Extracting a substring

C

cpp_weenie

Given a std::string of the form "default(N)" where N is an integer number of
any length (e.g. the literal string might be "default(243)"), what is the
quickest way to extract the characters representing the integer into another
std::string? In the example above, I'd want to end up with a std:string
whose value is "243".

The substrings "default(" and ")" are invariant - they're always present in
the string I have to work with.
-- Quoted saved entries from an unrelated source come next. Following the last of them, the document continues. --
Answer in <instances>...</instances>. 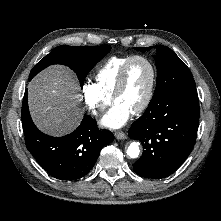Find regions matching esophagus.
<instances>
[{"instance_id":"1","label":"esophagus","mask_w":221,"mask_h":221,"mask_svg":"<svg viewBox=\"0 0 221 221\" xmlns=\"http://www.w3.org/2000/svg\"><path fill=\"white\" fill-rule=\"evenodd\" d=\"M114 136H115L116 139H118V140H124V139L127 138V135H126L124 132H122V131H115V132H114Z\"/></svg>"}]
</instances>
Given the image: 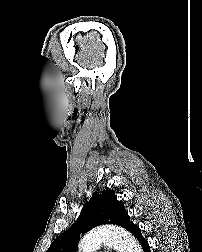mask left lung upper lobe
<instances>
[{"mask_svg":"<svg viewBox=\"0 0 202 252\" xmlns=\"http://www.w3.org/2000/svg\"><path fill=\"white\" fill-rule=\"evenodd\" d=\"M103 224H116L127 230L133 225L113 190L95 192L75 223L54 240L47 252H76L80 234Z\"/></svg>","mask_w":202,"mask_h":252,"instance_id":"1","label":"left lung upper lobe"}]
</instances>
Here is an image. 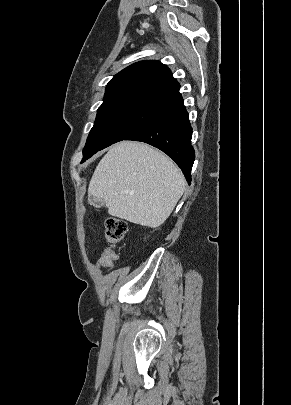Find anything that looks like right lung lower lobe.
Segmentation results:
<instances>
[{"instance_id":"1","label":"right lung lower lobe","mask_w":291,"mask_h":405,"mask_svg":"<svg viewBox=\"0 0 291 405\" xmlns=\"http://www.w3.org/2000/svg\"><path fill=\"white\" fill-rule=\"evenodd\" d=\"M191 138L192 127L183 99L180 98L165 113L125 140L145 142L162 150L177 163L190 183L195 160Z\"/></svg>"}]
</instances>
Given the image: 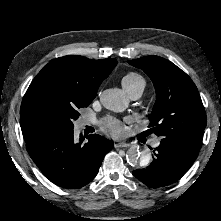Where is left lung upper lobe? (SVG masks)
Returning <instances> with one entry per match:
<instances>
[{"instance_id":"1","label":"left lung upper lobe","mask_w":221,"mask_h":221,"mask_svg":"<svg viewBox=\"0 0 221 221\" xmlns=\"http://www.w3.org/2000/svg\"><path fill=\"white\" fill-rule=\"evenodd\" d=\"M128 63L142 69L156 89V102L149 115L150 131L161 138L160 144L196 158L206 127V113L194 82L162 57L146 56Z\"/></svg>"}]
</instances>
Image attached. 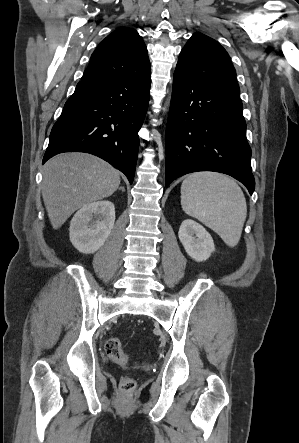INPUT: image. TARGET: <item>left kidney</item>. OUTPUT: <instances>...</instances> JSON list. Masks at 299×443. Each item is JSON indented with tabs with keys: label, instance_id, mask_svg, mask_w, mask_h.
<instances>
[{
	"label": "left kidney",
	"instance_id": "1",
	"mask_svg": "<svg viewBox=\"0 0 299 443\" xmlns=\"http://www.w3.org/2000/svg\"><path fill=\"white\" fill-rule=\"evenodd\" d=\"M178 236L187 254L197 262L207 260L215 250L211 235L194 220H184Z\"/></svg>",
	"mask_w": 299,
	"mask_h": 443
}]
</instances>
Furthermore, it is guaranteed that there
will be at least one numeric character between the open and close
parentheses, and it is also guaranteed that there will be nothing but
numeric characters between the open and close parentheses.

I'm looking for the shortest possible standard-compliant and safe way of
making this substring extraction. (Yes, "shortest" and "quickest" as I've
used them here are subjective measures, but I'm sure people will intuitively
get the idea of what I'm trying to accomplish.)
 
C

cpp_weenie

cpp_weenie said:
Given a std::string of the form "default(N)" where N is an integer number of
any length (e.g. the literal string might be "default(243)"), what is the
quickest way to extract the characters representing the integer into another
std::string? In the example above, I'd want to end up with a std:string
whose value is "243".

The substrings "default(" and ")" are invariant - they're always present in
the string I have to work with. Furthermore, it is guaranteed that there
will be at least one numeric character between the open and close
parentheses, and it is also guaranteed that there will be nothing but
numeric characters between the open and close parentheses.

I'm looking for the shortest possible standard-compliant and safe way of
making this substring extraction. (Yes, "shortest" and "quickest" as I've
used them here are subjective measures, but I'm sure people will intuitively
get the idea of what I'm trying to accomplish.)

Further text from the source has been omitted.